All across the country, arts organizations large and small are wrestling with their complicity in institutional racism.

Employees, artists and patrons have taken to social media to call out discrimination at museums from the Metropolitan Museum of Art in New York to SFMOMA, the latter of which recently saw the departure of a top curator and deputy director in the wake of accusations of racism and censorship. Similar reckonings have taken place in the realms of theater, food, media and virtually every facet of public life.

As these organizations attempt to unravel a culture that diminishes people of color and their contributions, they’re also under tremendous financial pressure. Layoffs and furloughs have been common at large museums and small concert venues alike. In California, over 230,000 arts and entertainment workers have filed for unemployment.

Painful as these times are, they also offer an opportunity to imagine how arts organizations, as stewards of culture, can rebuild with a vision of equity and community service.

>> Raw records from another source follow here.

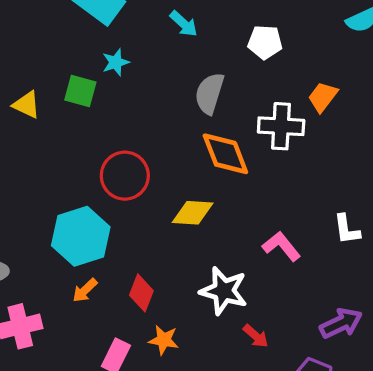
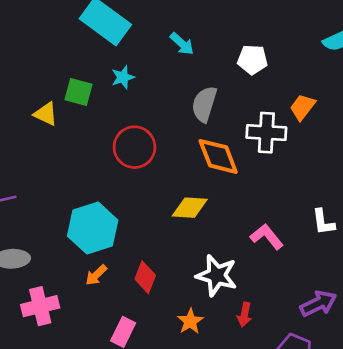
green square: (80, 91) -> (79, 92), moved
red circle: (125, 176) -> (134, 147), moved
red arrow: (256, 336) -> (244, 315), turned 60
orange star: (164, 340) -> (190, 321), moved, turned 30

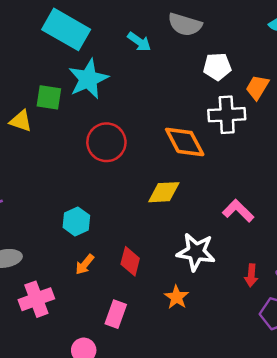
white pentagon: (252, 60) -> (217, 67), moved
cyan star: (123, 77) -> (88, 79), size x1.8
gray semicircle: (204, 104) -> (185, 25), moved, turned -84
cyan hexagon: (93, 228) -> (76, 221), size x0.6
red arrow: (244, 315) -> (251, 275), moved

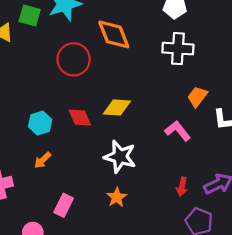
orange trapezoid: (257, 87) -> (197, 97), moved
orange diamond: (185, 142) -> (114, 34), moved
white star: (196, 252) -> (120, 157), moved
red diamond: (130, 261) -> (80, 118), moved, turned -45

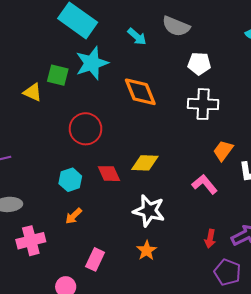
red circle: (74, 59) -> (85, 129), moved

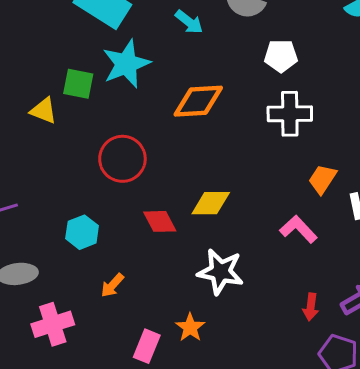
orange diamond: (140, 92) -> (198, 101), turned -68
cyan hexagon: (70, 180) -> (82, 232), moved
orange star: (147, 250) -> (190, 327), moved

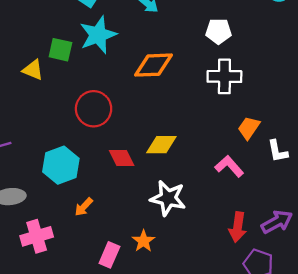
cyan hexagon: (82, 232) -> (61, 165), size x1.4
red arrow: (311, 307) -> (238, 227), size x1.4

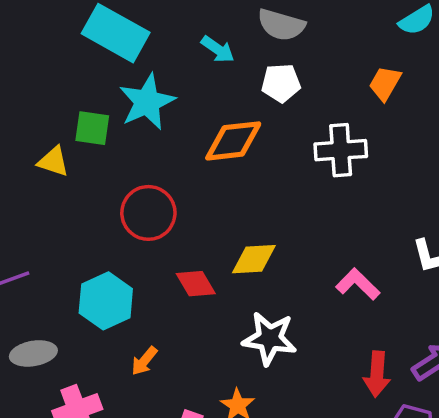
white pentagon: (218, 31) -> (281, 83), moved
orange trapezoid: (249, 128) -> (385, 83), moved

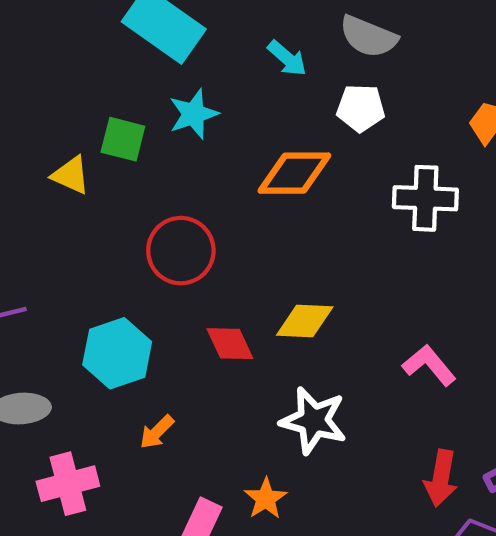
cyan star: (147, 102) -> (194, 114), size x0.7

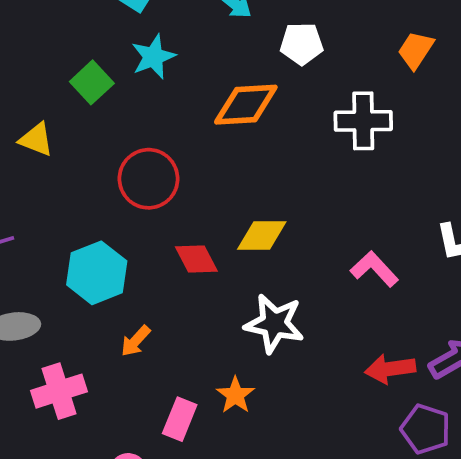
green square: (123, 139) -> (92, 82), turned 36
yellow triangle: (71, 175) -> (36, 139), moved
red arrow: (441, 478) -> (390, 369), turned 75

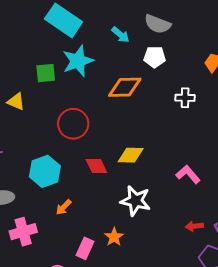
cyan star: (153, 57) -> (78, 61), size x1.4
green square: (92, 82) -> (46, 73), turned 35
white cross: (363, 121) -> (185, 98), size x0.7
red arrow: (390, 369) -> (194, 226), size x0.7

To that end, a group of artists, scholars and activists teamed up to craft The Cultural New Deal, which functions as a manifesto, a list of demands and a roadmap for arts institutions to address racism and inequality from within—not just pay lip service to those ideas. To the authors, that means going beyond simply featuring more work by artists of color. It means prioritizing the leadership of Black and Indigenous people, paying them and funding organizations made for and by people of color.

The collaborators on the Cultural New Deal include Michele Kumi Baer, Jeff Chang, María López De León, Tara Dorabji, Kassandra Khalil, Lori Pourier, Favianna Rodriguez, Nayantara Sen, Carlton Turner, Roberta Uno and Elizabeth Webb, and they represent the organizations Center for Cultural Power, ArtChangeUS, First Peoples Fund, the National Association of Latino Arts and Culture, Race Forward and Sipp Culture.

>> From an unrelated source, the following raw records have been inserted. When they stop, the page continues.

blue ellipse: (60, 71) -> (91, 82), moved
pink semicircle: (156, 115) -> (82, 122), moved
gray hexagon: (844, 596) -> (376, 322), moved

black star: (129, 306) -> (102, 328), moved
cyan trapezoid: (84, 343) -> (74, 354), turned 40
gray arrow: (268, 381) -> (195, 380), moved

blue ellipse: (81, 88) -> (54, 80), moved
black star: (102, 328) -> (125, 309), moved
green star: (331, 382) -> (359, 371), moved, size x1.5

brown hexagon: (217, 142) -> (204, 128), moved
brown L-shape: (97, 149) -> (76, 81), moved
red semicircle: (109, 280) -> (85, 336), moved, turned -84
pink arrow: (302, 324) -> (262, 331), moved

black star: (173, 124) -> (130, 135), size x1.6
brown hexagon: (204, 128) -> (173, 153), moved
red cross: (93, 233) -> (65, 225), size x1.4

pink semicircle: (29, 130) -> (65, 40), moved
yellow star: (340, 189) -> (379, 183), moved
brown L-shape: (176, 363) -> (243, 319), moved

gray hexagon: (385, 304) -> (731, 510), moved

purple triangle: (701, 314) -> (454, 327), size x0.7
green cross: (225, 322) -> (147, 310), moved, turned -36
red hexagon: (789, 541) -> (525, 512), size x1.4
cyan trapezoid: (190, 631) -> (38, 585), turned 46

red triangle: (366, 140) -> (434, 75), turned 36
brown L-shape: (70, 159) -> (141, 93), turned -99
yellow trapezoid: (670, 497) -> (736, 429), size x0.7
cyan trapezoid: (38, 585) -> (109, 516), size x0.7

We spoke with one of the authors, scholar and writer Jeff Chang, about how arts institutions can emerge from this moment of crisis.

Editor’s note: This interview has been edited for length and clarity. 

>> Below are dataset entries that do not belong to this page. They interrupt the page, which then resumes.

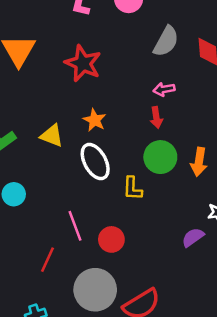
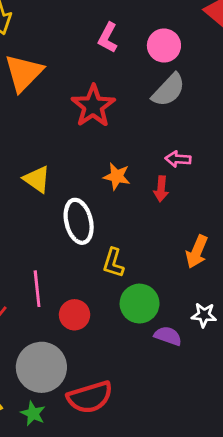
gray semicircle: (166, 41) -> (169, 90), moved
orange star: (95, 120) -> (117, 176), moved, turned -30
green circle: (160, 157) -> (140, 304), moved
purple semicircle: (193, 237) -> (168, 336), turned 40

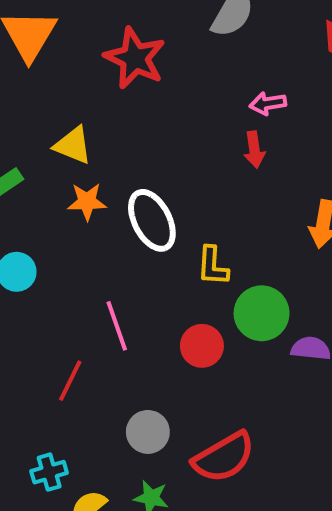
orange star: (117, 176) -> (87, 202), moved
yellow triangle: (37, 179) -> (73, 145), moved
red circle: (75, 315) -> (202, 346), moved
gray circle: (41, 367) -> (148, 432), size x0.6

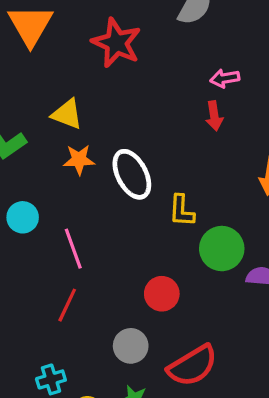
pink line: (117, 326) -> (73, 249), moved
red circle: (202, 346) -> (162, 294), moved

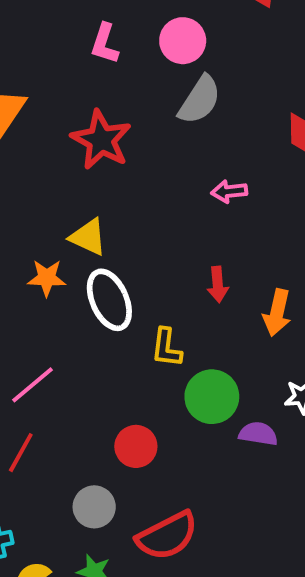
yellow triangle: (67, 114) -> (88, 237), moved
red arrow: (214, 116) -> (218, 284), moved
pink line: (73, 249) -> (33, 385), turned 66

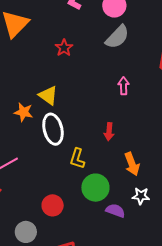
red star: (101, 140) -> (64, 48), size x0.6
pink arrow: (229, 191) -> (124, 86), turned 84
orange arrow: (277, 313) -> (132, 164), moved, turned -45

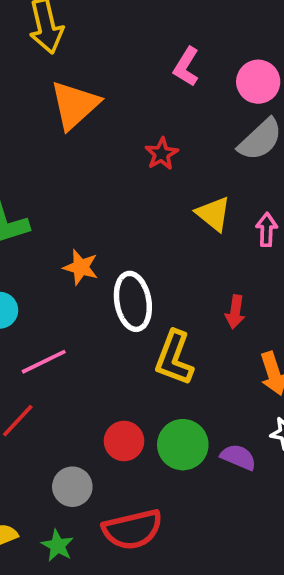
yellow triangle: (48, 95) -> (213, 214), moved
yellow L-shape: (77, 159) -> (174, 358), size x1.4
green circle: (95, 188) -> (183, 445), moved

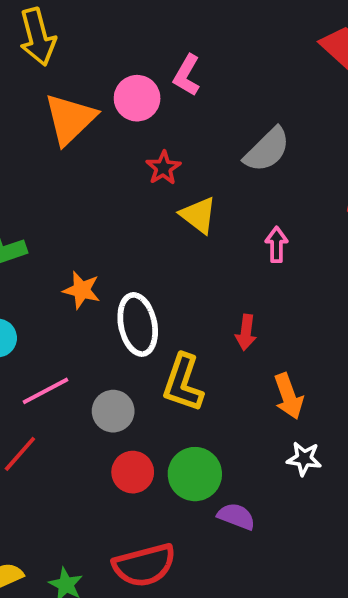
pink circle: (258, 82) -> (137, 98), moved
yellow triangle: (213, 214) -> (198, 215), moved
purple semicircle: (238, 457) -> (236, 516), moved
gray circle: (72, 487) -> (113, 411), moved

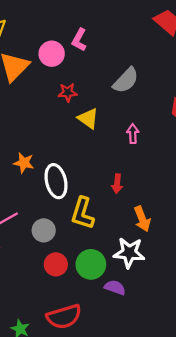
red star: (163, 168) -> (68, 92), turned 30
white star: (304, 459) -> (129, 253), moved, size x1.6

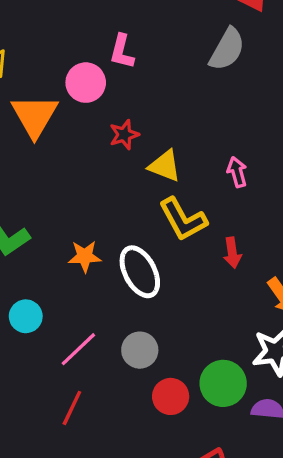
gray semicircle: (126, 80) -> (227, 49), moved
yellow L-shape: (83, 213) -> (183, 219), moved, turned -32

The Cultural New Deal feels really timely. We’re seeing a lot of cultural institutions posting things to publicly align themselves with social justice, but they’re not always adhering to those values internally. Can you talk about the impetus behind the project?

I think when we began quarantine, a number of us got together, folks who are working at the intersection of arts and cultural justice, to start having discussions about what’s been happening in the arts sector and the cultural sector. This is before a lot of museums or different places started posting—before May 25 [when George Floyd was killed by a police officer], in other words. One of the things that we were reflecting on is that it’s literally centuries of racism, of racial injustice, that have gotten us to this point.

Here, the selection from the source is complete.